The paper is outside my field of expertise, so I apologize in advance for any mistakes due to my misunderstanding.
The paper is very technical, and without the appropriate background, I was not able to really appreciate the significance of the contribution. That said, the theme of the results is quite clear, especially with the effort of the authors to supplement the results with intuitive explanations.
1. The paper is very technical, maybe too technical, and it is hard for a non-expert like myself to make sense of the conditions/assumptions made in the different theorems (despite the authors' evident effort to help with making sense of these conditions).
2. Again, I was not able to appreciate if the different assumptions and results are sensible or whether they are mostly ad-hoc or artifacts of the proofs, but overall the contribution over GDS and existing methods does not appear to be sufficiently significant for acceptance to NIPS.
3. The manuscript is not free of grammatical errors or bad wording, for example:
-l.168: "at the same order"
-caption of Fig 2: "The plots for oracle...implies..."
-caption of Fig 2: "keep unchanged" (better: "remain unchanged")
## comments after reading author rebuttal:
The authors have provided a clear non-technical summary of the paper, which is much appreciated. I would like to apologize for not being able to give a fair evaluation when originally reviewing the paper (this is because I did not have the technical background to appreciate the results).
The paper studies the problem of estimation in high dimensional multiple response regression.
The author proposes a new estimation procedure, and give a non-asymptotic finite sample error bound,
which is the first for this type of problem, except for related and more restricted
non-asymptotic guarantees shown in .
Overall, the paper is clearly written and seems to provide new interesting results for this problem.
The problem seems very related to multiple regression problem in statistics, where some structure
is assumed to hold for the beta coefficients for different responses. It would be good to refer
to the relevant statistics literature.
The upper-bound on estimation error in Theorem 3 is complicated and involves many terms. It is not
clear if all of them are necessary/tight, how does each one affect the actual estimation error etc.

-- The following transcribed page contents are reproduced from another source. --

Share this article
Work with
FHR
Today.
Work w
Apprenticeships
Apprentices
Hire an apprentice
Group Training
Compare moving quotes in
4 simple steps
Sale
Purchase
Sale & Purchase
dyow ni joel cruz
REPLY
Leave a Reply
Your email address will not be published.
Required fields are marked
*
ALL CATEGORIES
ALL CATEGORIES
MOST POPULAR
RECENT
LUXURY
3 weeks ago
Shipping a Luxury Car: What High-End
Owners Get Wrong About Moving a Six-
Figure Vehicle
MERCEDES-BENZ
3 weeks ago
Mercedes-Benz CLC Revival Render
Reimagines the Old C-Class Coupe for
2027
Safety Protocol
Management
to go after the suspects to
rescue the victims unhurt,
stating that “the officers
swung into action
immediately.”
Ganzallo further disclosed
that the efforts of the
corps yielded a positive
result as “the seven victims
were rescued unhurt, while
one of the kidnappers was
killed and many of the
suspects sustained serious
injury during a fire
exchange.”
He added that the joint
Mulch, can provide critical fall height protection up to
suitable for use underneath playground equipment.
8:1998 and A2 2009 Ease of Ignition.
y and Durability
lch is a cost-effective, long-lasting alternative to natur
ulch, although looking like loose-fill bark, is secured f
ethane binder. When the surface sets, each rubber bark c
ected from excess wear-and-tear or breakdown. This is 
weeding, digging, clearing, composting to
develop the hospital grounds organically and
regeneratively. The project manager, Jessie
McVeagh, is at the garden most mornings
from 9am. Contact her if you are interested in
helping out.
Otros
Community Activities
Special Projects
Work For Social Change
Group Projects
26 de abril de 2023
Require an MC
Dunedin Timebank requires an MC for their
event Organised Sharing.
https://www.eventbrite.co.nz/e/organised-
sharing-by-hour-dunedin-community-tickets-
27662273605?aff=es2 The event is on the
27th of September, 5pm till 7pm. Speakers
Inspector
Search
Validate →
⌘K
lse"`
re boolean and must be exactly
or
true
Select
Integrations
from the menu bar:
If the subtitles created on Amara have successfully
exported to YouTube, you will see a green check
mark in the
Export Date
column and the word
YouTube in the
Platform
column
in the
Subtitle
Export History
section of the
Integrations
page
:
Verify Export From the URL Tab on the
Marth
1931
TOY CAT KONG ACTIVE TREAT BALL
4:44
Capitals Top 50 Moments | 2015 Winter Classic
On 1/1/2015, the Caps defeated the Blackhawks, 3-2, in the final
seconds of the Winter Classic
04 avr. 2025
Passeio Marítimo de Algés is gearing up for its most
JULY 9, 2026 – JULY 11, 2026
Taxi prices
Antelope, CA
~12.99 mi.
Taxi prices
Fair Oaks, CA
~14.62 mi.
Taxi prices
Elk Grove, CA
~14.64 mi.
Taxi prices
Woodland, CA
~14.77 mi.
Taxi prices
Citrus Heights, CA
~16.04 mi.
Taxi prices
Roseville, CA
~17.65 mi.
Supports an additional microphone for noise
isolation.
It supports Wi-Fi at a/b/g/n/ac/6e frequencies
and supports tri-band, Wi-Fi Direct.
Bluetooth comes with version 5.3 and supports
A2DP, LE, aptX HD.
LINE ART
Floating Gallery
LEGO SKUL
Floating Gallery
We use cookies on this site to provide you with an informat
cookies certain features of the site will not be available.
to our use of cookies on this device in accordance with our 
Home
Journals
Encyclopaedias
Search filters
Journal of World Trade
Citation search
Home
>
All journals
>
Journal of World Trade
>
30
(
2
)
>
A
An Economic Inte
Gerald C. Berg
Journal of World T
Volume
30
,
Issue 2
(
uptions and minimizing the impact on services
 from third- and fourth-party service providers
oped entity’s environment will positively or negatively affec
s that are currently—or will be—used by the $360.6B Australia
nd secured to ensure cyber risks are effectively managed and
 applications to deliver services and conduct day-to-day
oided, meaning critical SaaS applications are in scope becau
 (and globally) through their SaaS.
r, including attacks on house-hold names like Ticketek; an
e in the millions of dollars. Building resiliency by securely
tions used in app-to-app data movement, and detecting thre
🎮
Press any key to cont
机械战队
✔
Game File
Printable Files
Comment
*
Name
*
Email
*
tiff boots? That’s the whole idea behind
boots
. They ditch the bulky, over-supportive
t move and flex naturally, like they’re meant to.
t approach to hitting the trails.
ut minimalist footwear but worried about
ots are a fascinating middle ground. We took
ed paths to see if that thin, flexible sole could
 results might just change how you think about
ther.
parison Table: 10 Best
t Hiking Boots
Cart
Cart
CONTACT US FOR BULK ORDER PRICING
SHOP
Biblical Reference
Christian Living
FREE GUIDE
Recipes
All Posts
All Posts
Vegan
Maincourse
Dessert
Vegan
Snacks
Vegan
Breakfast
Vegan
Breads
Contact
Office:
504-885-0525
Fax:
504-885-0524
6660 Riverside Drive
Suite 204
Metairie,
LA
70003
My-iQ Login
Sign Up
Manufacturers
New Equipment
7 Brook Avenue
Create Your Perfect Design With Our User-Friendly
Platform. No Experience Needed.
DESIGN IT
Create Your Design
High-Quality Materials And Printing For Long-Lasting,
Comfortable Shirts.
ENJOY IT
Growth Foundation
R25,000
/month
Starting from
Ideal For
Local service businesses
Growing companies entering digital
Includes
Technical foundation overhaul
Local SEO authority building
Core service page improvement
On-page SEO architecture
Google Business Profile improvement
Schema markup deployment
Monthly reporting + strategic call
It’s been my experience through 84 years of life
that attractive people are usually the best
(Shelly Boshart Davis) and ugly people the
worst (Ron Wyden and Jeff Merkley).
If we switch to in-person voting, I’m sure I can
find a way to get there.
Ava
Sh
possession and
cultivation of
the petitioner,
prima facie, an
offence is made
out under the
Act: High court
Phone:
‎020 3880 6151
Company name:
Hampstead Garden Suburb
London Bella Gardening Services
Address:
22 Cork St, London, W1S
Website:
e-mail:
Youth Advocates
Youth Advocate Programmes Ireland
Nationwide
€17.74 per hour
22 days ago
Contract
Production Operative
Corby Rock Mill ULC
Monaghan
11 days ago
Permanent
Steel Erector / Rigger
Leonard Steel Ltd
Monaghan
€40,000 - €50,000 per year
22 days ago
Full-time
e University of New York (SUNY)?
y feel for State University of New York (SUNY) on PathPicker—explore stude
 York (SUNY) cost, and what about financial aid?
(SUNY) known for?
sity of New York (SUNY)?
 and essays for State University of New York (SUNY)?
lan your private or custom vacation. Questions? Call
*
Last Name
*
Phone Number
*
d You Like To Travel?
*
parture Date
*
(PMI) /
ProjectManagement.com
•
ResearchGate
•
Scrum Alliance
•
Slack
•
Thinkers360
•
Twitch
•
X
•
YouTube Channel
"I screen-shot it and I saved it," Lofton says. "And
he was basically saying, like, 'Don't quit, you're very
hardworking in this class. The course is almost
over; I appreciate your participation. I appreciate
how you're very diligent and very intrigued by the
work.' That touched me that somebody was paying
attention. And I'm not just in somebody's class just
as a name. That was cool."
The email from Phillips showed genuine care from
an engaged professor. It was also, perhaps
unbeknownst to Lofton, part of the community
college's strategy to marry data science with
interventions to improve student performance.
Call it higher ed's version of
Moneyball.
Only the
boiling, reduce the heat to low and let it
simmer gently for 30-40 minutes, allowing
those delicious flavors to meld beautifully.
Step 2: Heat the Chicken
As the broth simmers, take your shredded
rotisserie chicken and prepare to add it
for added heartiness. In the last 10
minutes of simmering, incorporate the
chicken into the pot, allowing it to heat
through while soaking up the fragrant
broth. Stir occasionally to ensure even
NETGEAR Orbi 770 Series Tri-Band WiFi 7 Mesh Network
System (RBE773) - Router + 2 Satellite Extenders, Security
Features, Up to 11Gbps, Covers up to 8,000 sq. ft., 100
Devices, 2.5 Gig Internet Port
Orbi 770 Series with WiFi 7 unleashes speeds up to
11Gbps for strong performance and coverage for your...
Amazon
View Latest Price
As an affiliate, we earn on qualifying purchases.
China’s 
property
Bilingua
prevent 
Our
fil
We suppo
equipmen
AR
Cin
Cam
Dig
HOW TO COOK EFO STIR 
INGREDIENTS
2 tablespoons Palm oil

The authors also show simulation results, showing favourable accuracy close to an oracle procedure.
It is however not explained what is the oracle estimator, defined in eq. (27), assuming,
and why is it impossible to use it in practice.
Line 248: Throughout out -> Throughout
The authors propose an alternating estimation (AltEst) procedure to estimate
the model parameters of the problem of learning high-dimensional multiresponse linear models, based on the generalized Dantzig selector (GDS). Though it is a straightforward way to "solve" a non-convex problem, the authors also show its statistical guarantee and verify the results with experiments.
I would say that showing the alternating estimation procedure is statistically sound might be more interesting that the problem itself, and may help us understanding some other similar problems.